It seems like the antithesis of what an enthusiast would define as “sporty”, but performance crossovers and SUVs exist, and they’re selling in droves. On the opposite end of the spectrum, sports cars and performance coupes are slumping.
According to recent data compiled by Bloomberg, even Porsche is feeling the pain that is the graying of America; traditional baby boomer buyers aren’t stepping into 911s like they used to. Ford and its iconic Mustang know the same issue, leading to the idling of the pony car’s plant while inventory sells off.
In the meantime, performance crossovers and SUVs from BMW, Mercedes and Porsche are selling at rapid rates. And of course they are. They’re comfortable, roomy and can still pack a punch for some fun in the passing lane. It’s just what the doctor ordered for an aging baby boomer with the need for speed.
Meanwhile, Generation X won’t come to the rescue for sports cars. There are simply fewer of them to purchase performance coupes. And despite what you may hear about millennials, they still like to drive and hold an admiration for sports cars. However, they can’t afford them at this stage in life.

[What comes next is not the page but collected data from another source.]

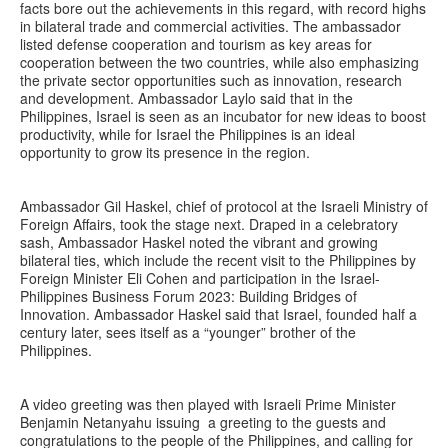
facts bore out the achievements in this regard, with record highs
in bilateral trade and commercial activities. The ambassador
listed defense cooperation and tourism as key areas for
cooperation between the two countries, while also emphasizing
the private sector opportunities such as innovation, research
and development. Ambassador Laylo said that in the
Philippines, Israel is seen as an incubator for new ideas to boost
productivity, while for Israel the Philippines is an ideal
opportunity to grow its presence in the region.
Ambassador Gil Haskel, chief of protocol at the Israeli Ministry of
Foreign Affairs, took the stage next. Draped in a celebratory
sash, Ambassador Haskel noted the vibrant and growing
bilateral ties, which include the recent visit to the Philippines by
Foreign Minister Eli Cohen and participation in the Israel-
Philippines Business Forum 2023: Building Bridges of
Innovation. Ambassador Haskel said that Israel, founded half a
century later, sees itself as a “younger” brother of the
Philippines.
A video greeting was then played with Israeli Prime Minister
Benjamin Netanyahu issuing a greeting to the guests and
congratulations to the people of the Philippines, and calling for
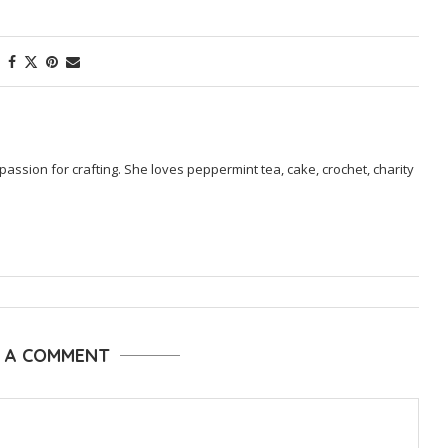
passion for crafting. She loves peppermint tea, cake, crochet, charity
E A COMMENT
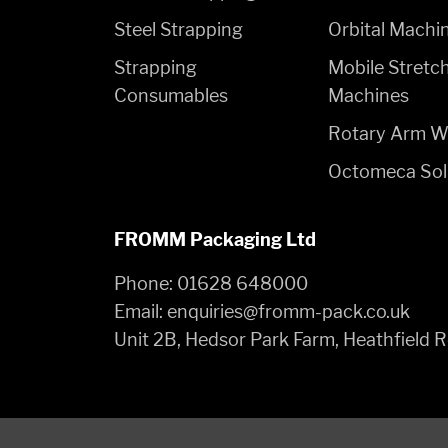
Steel Strapping
Orbital Machi
Strapping
Mobile Stretc
Consumables
Machines
Rotary Arm W
Octomeca Sol
FROMM Packaging Ltd
Phone:
01628 648000
Email:
enquiries@fromm-pack.co.uk
Unit 2B, Hedsor Park Farm, Heathfield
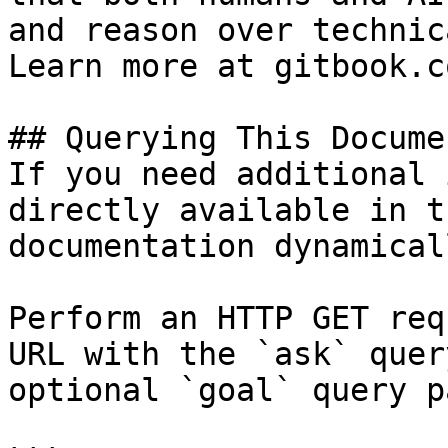
and reason over technic
Learn more at gitbook.co
## Querying This Docume
If you need additional 
directly available in t
documentation dynamical
Perform an HTTP GET req
URL with the `ask` quer
optional `goal` query p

Therefore, it’s time General Motors get in the game and cover its bases. Much like we argued for entry-level performance from a Chevrolet Cruze SS, Cadillac should be working to hop up its crossover portfolio to court aging buyers looking for more than a leather-lined drive from point A, to point B.
It’s not a new formula, and one Cadillac could have no trouble adhering to. Drop a powerful engine into a Cadillac XT5, gussy up the exterior and voila. The same can be said about the on again, off again Cadillac Escalade-V.
You don’t believe us when we say the General is lagging behind on performance SUVs and crossovers? Digest the following.
Each and every single Mercedes-Benz crossover and SUV has an AMG variant. Every. Single. One. That’s the GLA, GLC, GLE, GLE coupe, GLS, G-class and the E-class wagon.
What does General Motors have? Nothing.
Until millennials find their footing as consumers, sports car sales will continue to dwindle. They won’t go away, but they’ll certainly shrink to a much smaller segment than we’re used to. And who knows how drastically the market will shift by the time the internet generation can afford such an expressive vehicle.
Until then, it’s the performance crossover SUV that will rein supreme. And the Germans are raining on GM’s parade.